Designers at Maple Cross use creativity and imagination to design and make products that solve real and relevant problems within a variety of contexts
Year 1 investigated, designed, cut and pieced together windmills using a variety of joining tools using scissors, split pins, pipe cleaners and colouring pencils.
They learnt to join, finish and all about the mechanisms of a windmill
The children created fully functioning windmills.
Year 2 made healthy wraps. The children started by researching food groups and many of the processes around sugars. They explored sugar values in everyday foods, before using all this knowledge to design their own healthy wrap.
The children created a variety of delicious, healthy and balanced wraps to enjoy in the classroom!
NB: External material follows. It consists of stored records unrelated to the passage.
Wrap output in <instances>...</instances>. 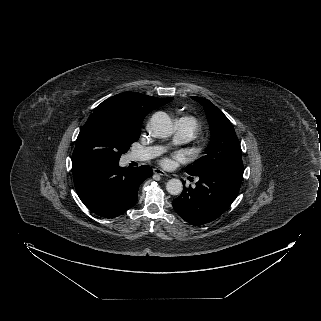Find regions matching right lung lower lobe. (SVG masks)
I'll list each match as a JSON object with an SVG mask.
<instances>
[{
  "mask_svg": "<svg viewBox=\"0 0 321 321\" xmlns=\"http://www.w3.org/2000/svg\"><path fill=\"white\" fill-rule=\"evenodd\" d=\"M72 173L84 205L101 217L115 218L136 204L140 184L153 171L147 165L125 169L116 163L72 167Z\"/></svg>",
  "mask_w": 321,
  "mask_h": 321,
  "instance_id": "right-lung-lower-lobe-1",
  "label": "right lung lower lobe"
}]
</instances>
They then reviewed these so they can make even tastier wraps next time.
Year 3 have been learning about pneumatic mechanisms. They undertook a variety of experiments into the functions of pneumatics before looking their everyday uses. Following this, they designed pneumatic monsters by creating air tight seals on a pneumatic device before creating a whole in their monster to attach this too.
Year 3 created pneumatic beasts to strike fear across the school, while also providing working demonstrations on just how pneumatics work. Are you scarred?!
Year 4 have been exploring pavilion structures and building engineering. The children have been developing joining and finishing skills and learning about the fundamentals of a successful structure.
The children designed and built their own structure based on their earlier findings.
Year 5 have been both designers and authors during DT lessons as they created pop up books. They looked at the different mechanisms in books before creating storyboards and mechanism design boards.
The pop-up books are ready to be read across school.
Year 6 have been creating super learner waistcoats! The children have learnt to use running and cross stitches throughout the process and innovated a variety of additions such as buttons, pockets and badges. Using paper, they created patterns to fit their own body, before cutting fabric to stitch together their designs.
The results demonstrate a high level of ingenuity and buddying designers.